** Task goal **
Transcribe each line below verbatim; pictures excluded.

##### Supplied data #####

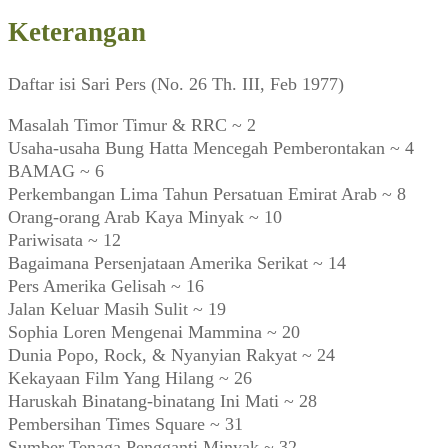
Keterangan
Daftar isi Sari Pers (No. 26 Th. III, Feb 1977)
Masalah Timor Timur & RRC ~ 2
Usaha-usaha Bung Hatta Mencegah Pemberontakan ~ 4
BAMAG ~ 6
Perkembangan Lima Tahun Persatuan Emirat Arab ~ 8
Orang-orang Arab Kaya Minyak ~ 10
Pariwisata ~ 12
Bagaimana Persenjataan Amerika Serikat ~ 14
Pers Amerika Gelisah ~ 16
Jalan Keluar Masih Sulit ~ 19
Sophia Loren Mengenai Mammina ~ 20
Dunia Popo, Rock, & Nyanyian Rakyat ~ 24
Kekayaan Film Yang Hilang ~ 26
Haruskah Binatang-binatang Ini Mati ~ 28
Pembersihan Times Square ~ 31
Sumber Tenaga Pengganti Minyak ~ 32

#####

** Response for this exercise **
Keterangan
Daftar isi Sari Pers (No. 26 Th. III, Feb 1977)
Masalah Timor Timur & RRC ~ 2
Usaha-usaha Bung Hatta Mencegah Pemberontakan ~ 4
BAMAG ~ 6
Perkembangan Lima Tahun Persatuan Emirat Arab ~ 8
Orang-orang Arab Kaya Minyak ~ 10
Pariwisata ~ 12
Bagaimana Persenjataan Amerika Serikat ~ 14
Pers Amerika Gelisah ~ 16
Jalan Keluar Masih Sulit ~ 19
Sophia Loren Mengenai Mammina ~ 20
Dunia Popo, Rock, & Nyanyian Rakyat ~ 24
Kekayaan Film Yang Hilang ~ 26
Haruskah Binatang-binatang Ini Mati ~ 28
Pembersihan Times Square ~ 31
Sumber Tenaga Pengganti Minyak ~ 32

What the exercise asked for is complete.